_TASK ITEM_
Find the line containing "Media Solutions" in the records below. Copy exactly that line and each one after it, ending at the line containing "üretilen malları ABD", and nothing more.
::::
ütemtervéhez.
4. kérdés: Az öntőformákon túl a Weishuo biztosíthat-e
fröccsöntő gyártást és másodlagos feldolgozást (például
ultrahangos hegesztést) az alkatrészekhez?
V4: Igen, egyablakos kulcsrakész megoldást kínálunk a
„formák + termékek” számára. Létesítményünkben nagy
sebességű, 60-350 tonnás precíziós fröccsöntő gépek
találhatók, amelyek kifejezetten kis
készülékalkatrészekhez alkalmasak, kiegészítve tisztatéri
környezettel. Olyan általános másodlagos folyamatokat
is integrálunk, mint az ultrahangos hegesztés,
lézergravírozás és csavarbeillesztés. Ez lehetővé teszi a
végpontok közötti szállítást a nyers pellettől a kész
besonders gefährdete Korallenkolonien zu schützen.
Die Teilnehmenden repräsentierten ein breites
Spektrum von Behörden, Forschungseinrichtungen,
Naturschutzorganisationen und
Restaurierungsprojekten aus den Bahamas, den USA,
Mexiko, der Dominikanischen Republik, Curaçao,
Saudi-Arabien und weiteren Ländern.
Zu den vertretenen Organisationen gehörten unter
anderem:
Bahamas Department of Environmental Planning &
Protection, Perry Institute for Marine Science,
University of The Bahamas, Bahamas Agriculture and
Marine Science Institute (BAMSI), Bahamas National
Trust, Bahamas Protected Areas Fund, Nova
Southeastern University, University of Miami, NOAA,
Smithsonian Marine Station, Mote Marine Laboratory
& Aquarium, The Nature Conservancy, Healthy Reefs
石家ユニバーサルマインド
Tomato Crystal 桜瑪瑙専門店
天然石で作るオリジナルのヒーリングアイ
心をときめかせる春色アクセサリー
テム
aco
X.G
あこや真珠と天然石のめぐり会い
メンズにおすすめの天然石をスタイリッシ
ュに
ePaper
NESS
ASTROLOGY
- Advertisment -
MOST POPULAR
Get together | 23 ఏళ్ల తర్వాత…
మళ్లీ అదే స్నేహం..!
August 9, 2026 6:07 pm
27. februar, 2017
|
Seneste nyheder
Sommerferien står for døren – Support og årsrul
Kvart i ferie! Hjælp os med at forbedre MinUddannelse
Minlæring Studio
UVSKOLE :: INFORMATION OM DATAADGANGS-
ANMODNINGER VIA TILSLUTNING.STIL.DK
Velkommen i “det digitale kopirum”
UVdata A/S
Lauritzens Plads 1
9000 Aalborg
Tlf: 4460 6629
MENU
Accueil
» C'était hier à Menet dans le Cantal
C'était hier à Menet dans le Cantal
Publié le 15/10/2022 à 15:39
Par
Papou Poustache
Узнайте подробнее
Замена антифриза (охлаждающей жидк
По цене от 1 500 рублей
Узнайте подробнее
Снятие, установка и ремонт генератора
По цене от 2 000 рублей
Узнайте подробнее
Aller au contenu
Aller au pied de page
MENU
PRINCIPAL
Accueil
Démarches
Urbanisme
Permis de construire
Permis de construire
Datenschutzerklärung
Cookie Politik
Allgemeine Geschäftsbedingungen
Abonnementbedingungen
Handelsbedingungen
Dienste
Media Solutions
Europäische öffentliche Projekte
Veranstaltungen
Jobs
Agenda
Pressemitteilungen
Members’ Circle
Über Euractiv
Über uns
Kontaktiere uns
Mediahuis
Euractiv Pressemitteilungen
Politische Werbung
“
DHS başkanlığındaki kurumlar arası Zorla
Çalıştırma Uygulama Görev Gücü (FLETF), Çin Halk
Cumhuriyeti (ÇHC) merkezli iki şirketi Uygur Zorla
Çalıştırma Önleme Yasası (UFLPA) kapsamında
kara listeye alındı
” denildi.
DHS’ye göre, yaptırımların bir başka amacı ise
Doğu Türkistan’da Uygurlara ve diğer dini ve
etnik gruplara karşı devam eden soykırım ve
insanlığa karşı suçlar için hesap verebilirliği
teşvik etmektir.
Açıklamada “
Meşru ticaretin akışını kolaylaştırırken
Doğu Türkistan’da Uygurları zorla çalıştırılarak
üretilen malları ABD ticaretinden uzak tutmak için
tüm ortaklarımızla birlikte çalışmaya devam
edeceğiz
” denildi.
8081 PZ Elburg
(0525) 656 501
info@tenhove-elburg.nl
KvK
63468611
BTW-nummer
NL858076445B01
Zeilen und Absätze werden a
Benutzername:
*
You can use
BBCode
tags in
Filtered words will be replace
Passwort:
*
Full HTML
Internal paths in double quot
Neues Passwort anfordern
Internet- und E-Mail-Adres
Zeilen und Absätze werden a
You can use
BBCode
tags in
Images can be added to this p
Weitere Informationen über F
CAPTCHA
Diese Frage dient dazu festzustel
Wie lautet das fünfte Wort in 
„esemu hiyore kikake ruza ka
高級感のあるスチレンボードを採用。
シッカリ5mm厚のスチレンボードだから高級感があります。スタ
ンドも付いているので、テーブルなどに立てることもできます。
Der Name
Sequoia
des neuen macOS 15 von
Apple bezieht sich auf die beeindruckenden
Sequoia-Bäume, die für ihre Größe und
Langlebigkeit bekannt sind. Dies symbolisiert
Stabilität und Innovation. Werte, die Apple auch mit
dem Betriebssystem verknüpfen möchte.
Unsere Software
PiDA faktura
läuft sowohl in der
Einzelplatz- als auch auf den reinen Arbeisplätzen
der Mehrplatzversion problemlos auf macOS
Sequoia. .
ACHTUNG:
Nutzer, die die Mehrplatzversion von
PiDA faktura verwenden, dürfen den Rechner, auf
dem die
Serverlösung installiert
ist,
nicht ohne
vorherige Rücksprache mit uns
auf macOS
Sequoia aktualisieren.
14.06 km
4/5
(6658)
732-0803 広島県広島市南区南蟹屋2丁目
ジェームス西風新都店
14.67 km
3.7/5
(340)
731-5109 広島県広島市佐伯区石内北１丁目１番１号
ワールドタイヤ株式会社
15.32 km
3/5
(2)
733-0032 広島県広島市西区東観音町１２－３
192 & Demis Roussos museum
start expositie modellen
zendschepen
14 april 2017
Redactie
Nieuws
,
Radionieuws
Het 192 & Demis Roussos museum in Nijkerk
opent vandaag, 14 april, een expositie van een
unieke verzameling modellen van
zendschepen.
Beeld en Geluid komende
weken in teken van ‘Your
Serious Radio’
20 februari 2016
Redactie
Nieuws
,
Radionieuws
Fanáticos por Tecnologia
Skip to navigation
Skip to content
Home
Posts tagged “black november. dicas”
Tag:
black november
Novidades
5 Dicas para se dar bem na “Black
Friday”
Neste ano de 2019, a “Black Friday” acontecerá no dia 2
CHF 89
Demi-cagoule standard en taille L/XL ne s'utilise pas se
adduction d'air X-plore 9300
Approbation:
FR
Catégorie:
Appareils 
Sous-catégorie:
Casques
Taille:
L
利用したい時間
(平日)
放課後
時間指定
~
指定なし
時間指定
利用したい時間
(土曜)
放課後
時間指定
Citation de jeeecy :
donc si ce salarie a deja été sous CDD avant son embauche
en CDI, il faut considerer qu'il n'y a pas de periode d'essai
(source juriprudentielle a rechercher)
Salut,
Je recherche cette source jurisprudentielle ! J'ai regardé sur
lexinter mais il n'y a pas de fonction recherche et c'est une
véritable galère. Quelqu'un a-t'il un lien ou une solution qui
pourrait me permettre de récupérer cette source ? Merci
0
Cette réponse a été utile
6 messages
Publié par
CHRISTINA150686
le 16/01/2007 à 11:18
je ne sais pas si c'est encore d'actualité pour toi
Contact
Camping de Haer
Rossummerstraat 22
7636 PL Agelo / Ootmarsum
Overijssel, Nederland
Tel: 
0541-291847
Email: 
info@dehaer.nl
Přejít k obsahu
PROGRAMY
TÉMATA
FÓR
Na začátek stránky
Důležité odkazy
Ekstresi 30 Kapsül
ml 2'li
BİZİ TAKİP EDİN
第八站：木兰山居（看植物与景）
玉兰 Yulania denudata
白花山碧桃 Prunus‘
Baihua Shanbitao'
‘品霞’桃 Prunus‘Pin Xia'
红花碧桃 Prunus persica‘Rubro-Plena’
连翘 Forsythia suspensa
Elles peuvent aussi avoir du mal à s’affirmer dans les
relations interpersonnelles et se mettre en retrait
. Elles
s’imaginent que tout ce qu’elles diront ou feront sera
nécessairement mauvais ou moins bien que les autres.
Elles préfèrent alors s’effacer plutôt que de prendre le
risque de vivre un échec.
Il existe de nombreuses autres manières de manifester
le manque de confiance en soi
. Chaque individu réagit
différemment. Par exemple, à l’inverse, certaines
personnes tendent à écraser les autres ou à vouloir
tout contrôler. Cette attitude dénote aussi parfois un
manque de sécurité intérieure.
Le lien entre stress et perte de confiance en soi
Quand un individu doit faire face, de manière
::::
_REPLY_
Media Solutions
Europäische öffentliche Projekte
Veranstaltungen
Jobs
Agenda
Pressemitteilungen
Members’ Circle
Über Euractiv
Über uns
Kontaktiere uns
Mediahuis
Euractiv Pressemitteilungen
Politische Werbung
“
DHS başkanlığındaki kurumlar arası Zorla
Çalıştırma Uygulama Görev Gücü (FLETF), Çin Halk
Cumhuriyeti (ÇHC) merkezli iki şirketi Uygur Zorla
Çalıştırma Önleme Yasası (UFLPA) kapsamında
kara listeye alındı
” denildi.
DHS’ye göre, yaptırımların bir başka amacı ise
Doğu Türkistan’da Uygurlara ve diğer dini ve
etnik gruplara karşı devam eden soykırım ve
insanlığa karşı suçlar için hesap verebilirliği
teşvik etmektir.
Açıklamada “
Meşru ticaretin akışını kolaylaştırırken
Doğu Türkistan’da Uygurları zorla çalıştırılarak
üretilen malları ABD ticaretinden uzak tutmak için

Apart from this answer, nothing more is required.